Re: [PATCH 4/7] xfs: buffered write failure should not truncate the page cache

Dave Chinner <david@xxxxxxxxxxxxx> · Thu, 3 Nov 2022 07:57:07 +1100

On Wed, Nov 02, 2022 at 12:24:42AM -0700, Christoph Hellwig wrote:
> Just a little dumb question while I'm wrapping my head around the change
> here - why do we even punch the pagecache to start with?

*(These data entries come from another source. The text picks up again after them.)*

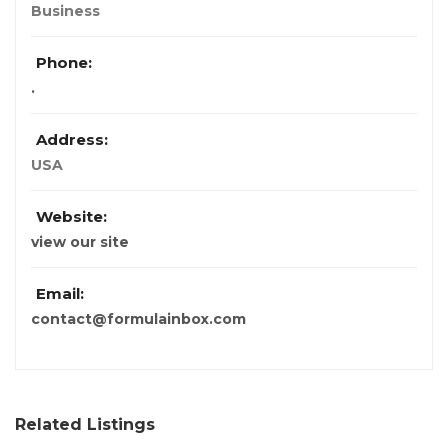
Business
Phone:
.
Address:
USA
Website:
view our site
Email:
contact@formulainbox.com
Related Listings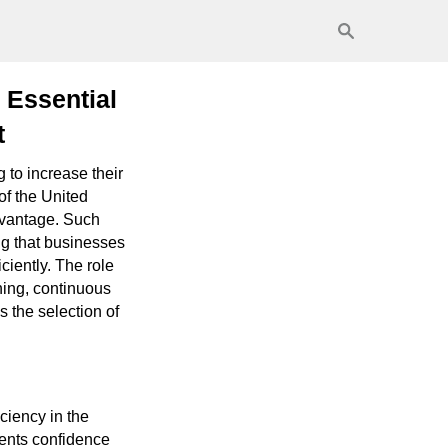
 Essential
t
to increase their
 of the United
advantage. Such
g that businesses
ciently. The role
ning, continuous
 the selection of
ciency in the
lients confidence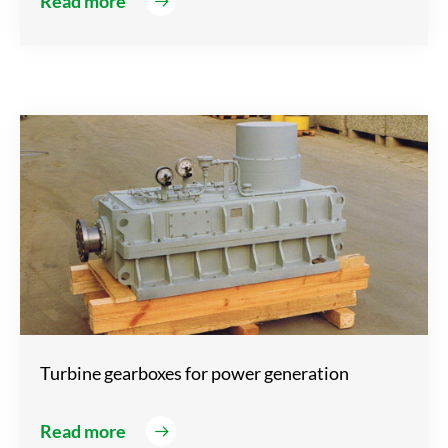
Read more
Turbine gearboxes for power generation
Read more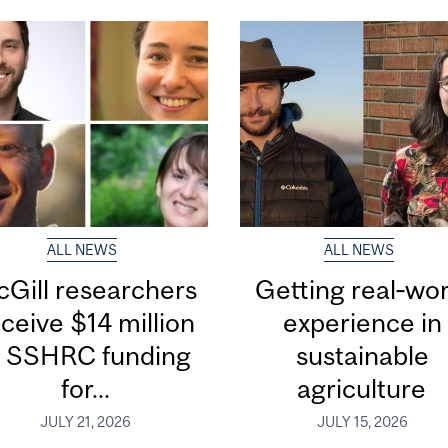
ALL NEWS
ALL NEWS
Gill researchers
Getting real‑wor
ceive $14 million
experience in
n SSHRC funding
sustainable
for...
agriculture
JULY 21, 2026
JULY 15, 2026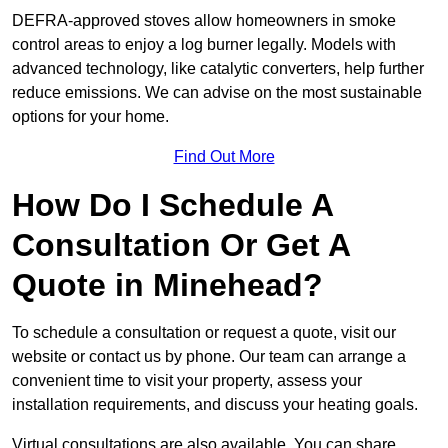
DEFRA-approved stoves allow homeowners in smoke
control areas to enjoy a log burner legally. Models with
advanced technology, like catalytic converters, help further
reduce emissions. We can advise on the most sustainable
options for your home.
Find Out More
How Do I Schedule A
Consultation Or Get A
Quote in Minehead?
To schedule a consultation or request a quote, visit our
website or contact us by phone. Our team can arrange a
convenient time to visit your property, assess your
installation requirements, and discuss your heating goals.
Virtual consultations are also available. You can share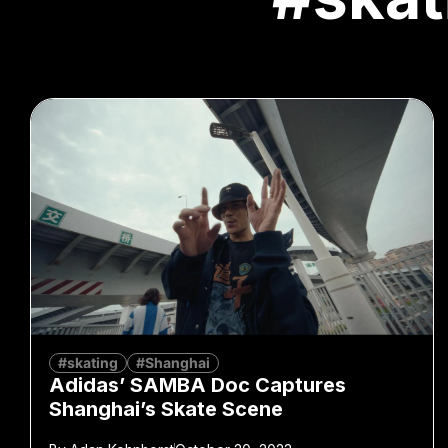
#skating
#Shanghai
Adidas’ SAMBA Doc Captures
Shanghai’s Skate Scene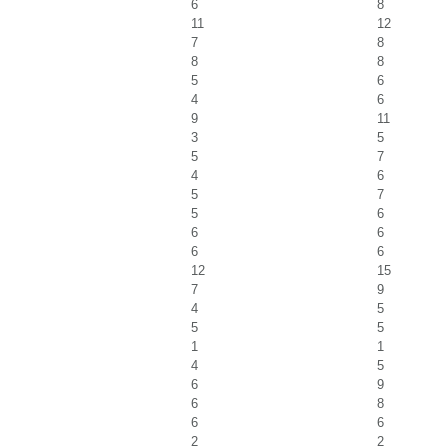
6
8
11
12
7
8
8
8
5
6
4
6
9
11
3
5
5
7
4
6
5
7
5
6
6
6
6
6
12
15
7
9
4
5
5
5
1
1
4
5
6
9
6
8
6
6
2
2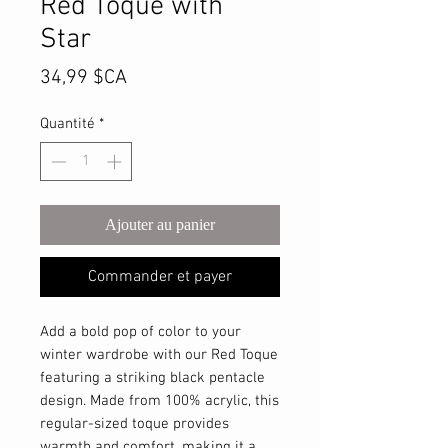
Red Toque with
Star
Prix
34,99 $CA
Quantité
*
Ajouter au panier
Commander et payer
Add a bold pop of color to your
winter wardrobe with our Red Toque
featuring a striking black pentacle
design. Made from 100% acrylic, this
regular-sized toque provides
warmth and comfort, making it a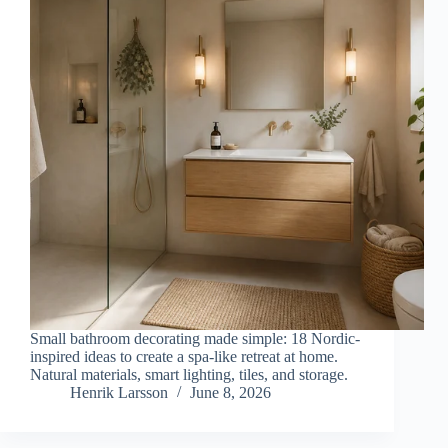
Small bathroom decorating made simple: 18 Nordic-
inspired ideas to create a spa-like retreat at home.
Natural materials, smart lighting, tiles, and storage.
Henrik Larsson
June 8, 2026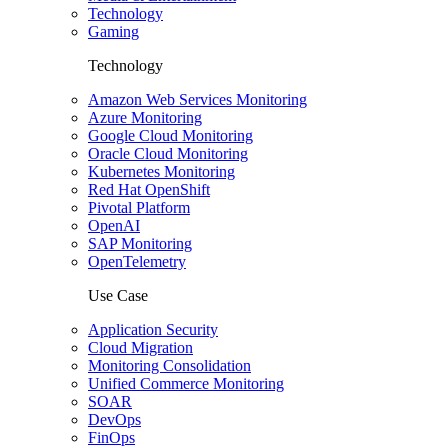
Technology
Gaming
Technology
Amazon Web Services Monitoring
Azure Monitoring
Google Cloud Monitoring
Oracle Cloud Monitoring
Kubernetes Monitoring
Red Hat OpenShift
Pivotal Platform
OpenAI
SAP Monitoring
OpenTelemetry
Use Case
Application Security
Cloud Migration
Monitoring Consolidation
Unified Commerce Monitoring
SOAR
DevOps
FinOps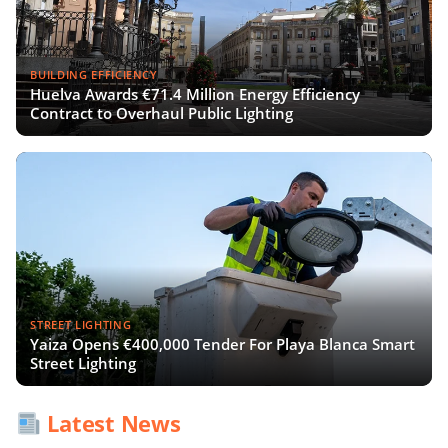
BUILDING EFFICIENCY
Huelva Awards €71.4 Million Energy Efficiency
Contract to Overhaul Public Lighting
STREET LIGHTING
Yaiza Opens €400,000 Tender For Playa Blanca Smart
Street Lighting
Latest News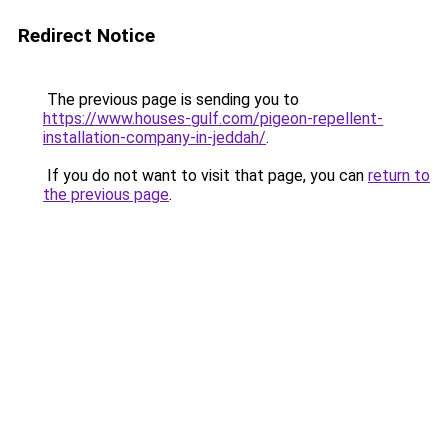
Redirect Notice
The previous page is sending you to
https://www.houses-gulf.com/pigeon-repellent-
installation-company-in-jeddah/
.
If you do not want to visit that page, you can
return to
the previous page
.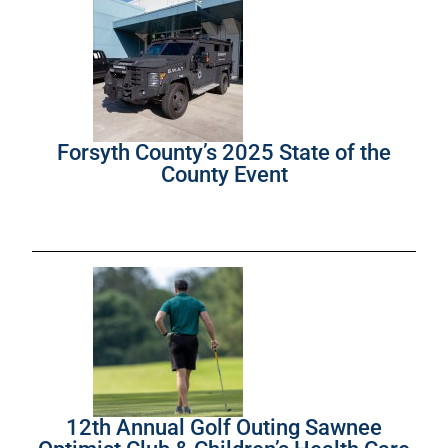
Forsyth County’s 2025 State of the
County Event
12th Annual Golf Outing Sawnee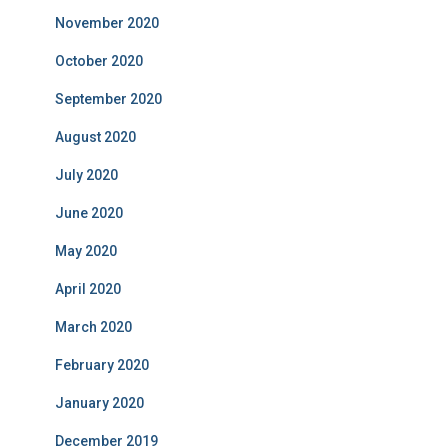
November 2020
October 2020
September 2020
August 2020
July 2020
June 2020
May 2020
April 2020
March 2020
February 2020
January 2020
December 2019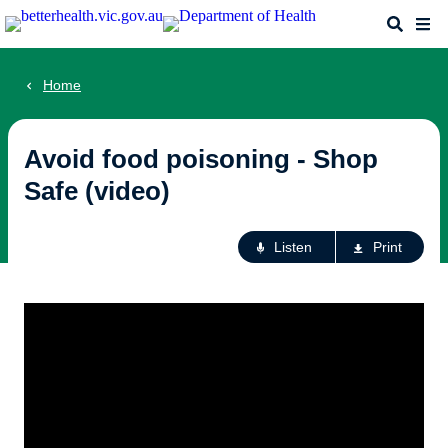
Skip
Search
Me
to
main
content
Home
Avoid food poisoning - Shop
Safe (video)
Ac
Listen
Print
fo
th
pa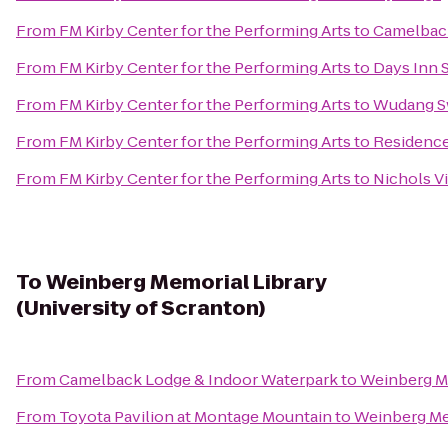
From
FM Kirby Center for the Performing Arts
to
Camelbac
From
FM Kirby Center for the Performing Arts
to
Days Inn 
From
FM Kirby Center for the Performing Arts
to
Wudang S
From
FM Kirby Center for the Performing Arts
to
Residence 
From
FM Kirby Center for the Performing Arts
to
Nichols Vi
To
Weinberg Memorial Library
(University of Scranton)
From
Camelback Lodge & Indoor Waterpark
to
Weinberg Me
From
Toyota Pavilion at Montage Mountain
to
Weinberg Mem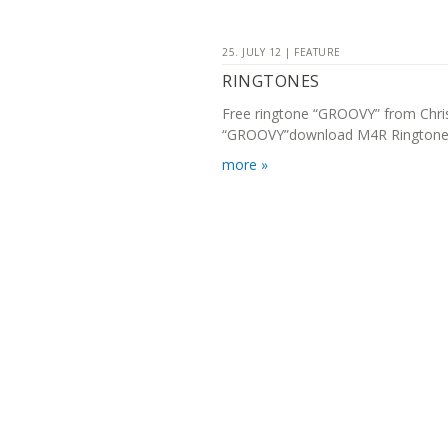
25. JULY 12 | FEATURE
RINGTONES
Free ringtone “GROOVY” from Chr
“GROOVY”download M4R Ringtone 
more »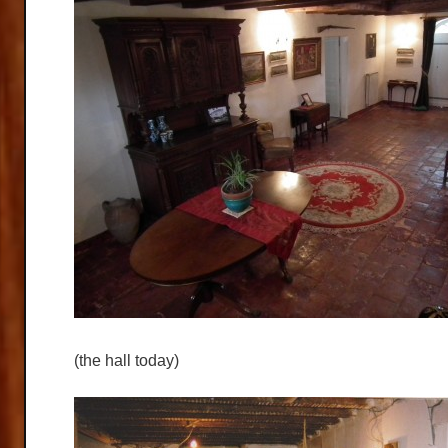
(the hall today)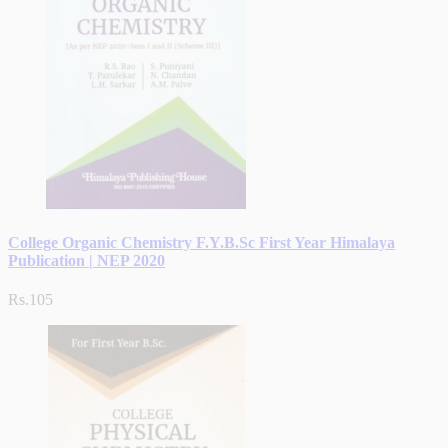
College Organic Chemistry F.Y.B.Sc First Year Himalaya
Publication | NEP 2020
Rs.105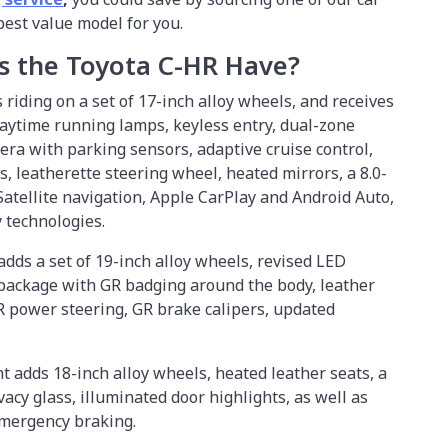
 best value model for you.
s the Toyota C-HR Have?
riding on a set of 17-inch alloy wheels, and receives
daytime running lamps, keyless entry, dual-zone
era with parking sensors, adaptive cruise control,
, leatherette steering wheel, heated mirrors, a 8.0-
atellite navigation, Apple CarPlay and Android Auto,
ty technologies.
adds a set of 19-inch alloy wheels, revised LED
 package with GR badging around the body, leather
GR power steering, GR brake calipers, updated
t adds 18-inch alloy wheels, heated leather seats, a
acy glass, illuminated door highlights, as well as
emergency braking.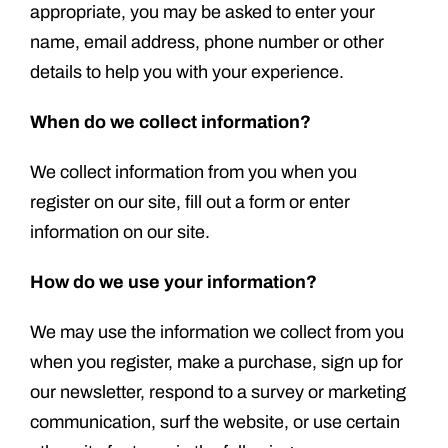
appropriate, you may be asked to enter your
name, email address, phone number or other
details to help you with your experience.
When do we collect information?
We collect information from you when you
register on our site, fill out a form or enter
information on our site.
How do we use your information?
We may use the information we collect from you
when you register, make a purchase, sign up for
our newsletter, respond to a survey or marketing
communication, surf the website, or use certain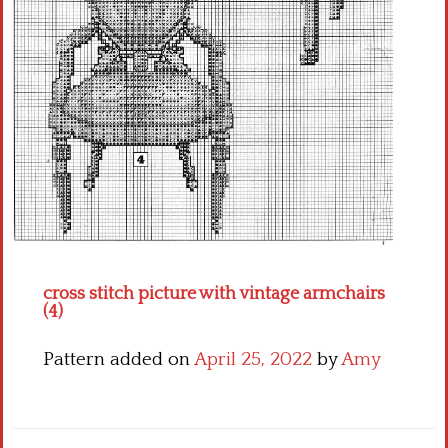
Crochet flowers
cross stitch picture with vintage armchairs
(4)
Pattern added on
April 25, 2022
by
Amy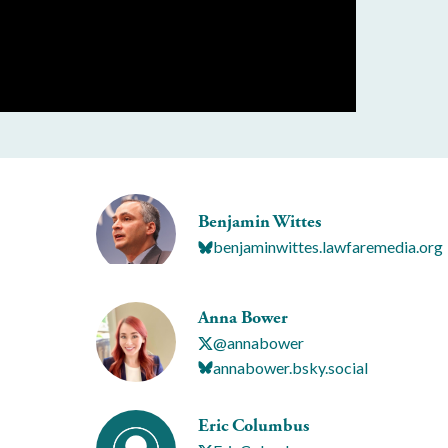
Benjamin Wittes
benjaminwittes.lawfaremedia.org
Anna Bower
@annabower
annabower.bsky.social
Eric Columbus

We don't. It's just wrong because it assumes that the write() owns
the range of the page cache and it only contains no non-zero data
because the write allocated the delalloc range and therefore the
write was into a hole and therefore, by definition, it contains no
non-zero data.

Hence if the write is short, we punched out the page cache under the
assumption that it will only remove cached zeroes from the cache. If
those zeroes are dirty for some reason (zeroing prior to the iomap
hole/unwritten detection?) we don't need to write them and have to
be removed from the page caceh before we punch out the underlying
delalloc extent.

Unfortunately, this assumption has always been compeltely invalid
because both writeback and mmap page faults access to the page cache
can race with write()...

> As long as the
> regions that we failed to write to aren't marked uptdate (at the page
> or block level for sub-block writes), who cares if they remain in the
> page cache for now?

Exactly - that's the premise this patchset is based on - we only
need to care about dirty pages across the range of the delalloc
extent, and nothing else matters as it will be properly instantiated
with new delalloc backing if it gets dirtied in future...

Cheers,

Dave.
-- 
Dave Chinner
david@xxxxxxxxxxxxx